▶ Required action: Only the lines from the start of the data through the line with "o trwała żywność, środki czystości i coś, co" belong in the copy. Restate them word for word, minus the pictures.

▶ Provided data:
────────

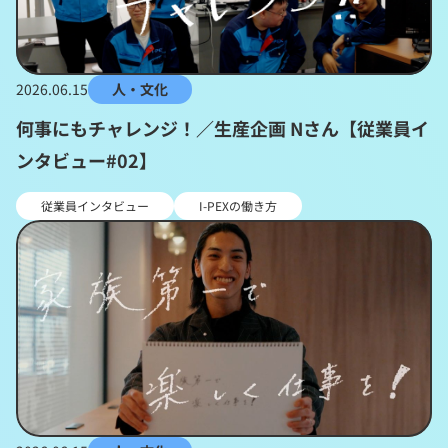
2026.06.15
人・文化
何事にもチャレンジ！／生産企画 Nさん【従業員イ
ンタビュー#02】
従業員インタビュー
I-PEXの働き方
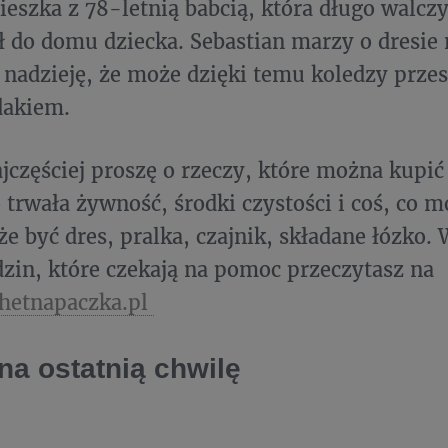
ieszka z 78-letnią babcią, która długo walcz
ł do domu dziecka. Sebastian marzy o dresie 
 nadzieję, że może dzięki temu koledzy przes
edakiem.
jczęściej proszę o rzeczy, które można kupi
o trwała żywność, środki czystości i coś, co 
że być dres, pralka, czajnik, składane łózko.
odzin, które czekają na pomoc przeczytasz na
hetnapaczka.pl
na ostatnią chwilę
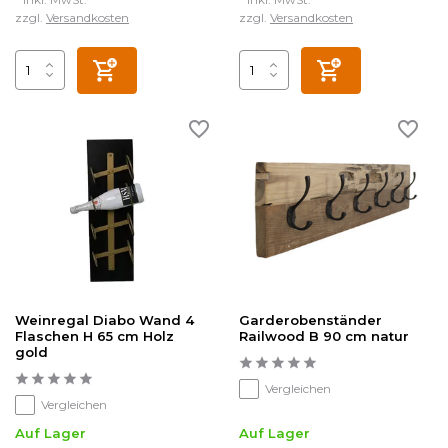
zzgl.
Versandkosten
zzgl.
Versandkosten
Weinregal Diabo Wand 4
Garderobenständer
Flaschen H 65 cm Holz
Railwood B 90 cm natur
gold
Vergleichen
Vergleichen
Auf Lager
Auf Lager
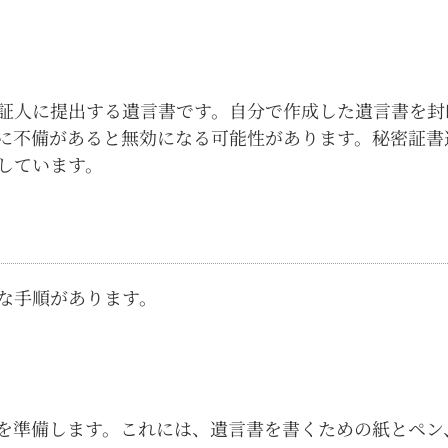
証人に提出する遺言書です。自分で作成した遺言書を封
に不備があると無効になる可能性があります。秘密証書
しています。
な手順があります。
を準備します。これには、遺言書を書くための紙とペン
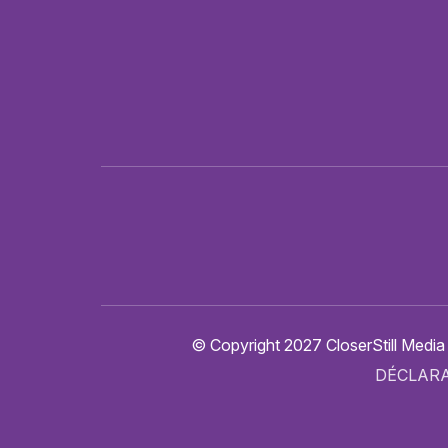
© Copyright 2027 CloserStill Media
DÉCLARA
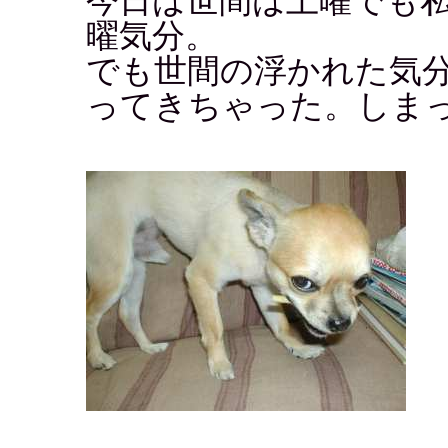
今日は世間は土曜でも
曜気分。
でも世間の浮かれた気
ってきちゃった。しま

────────

▶ Result below:
2026.06.15
人・文化
何事にもチャレンジ！／生産企画 Nさん【従業員イ
ンタビュー#02】
従業員インタビュー
I-PEXの働き方
ieszka z 78-letnią babcią, która długo walcz
ł do domu dziecka. Sebastian marzy o dresie 
 nadzieję, że może dzięki temu koledzy przes
edakiem.
jczęściej proszę o rzeczy, które można kupi
o trwała żywność, środki czystości i coś, co 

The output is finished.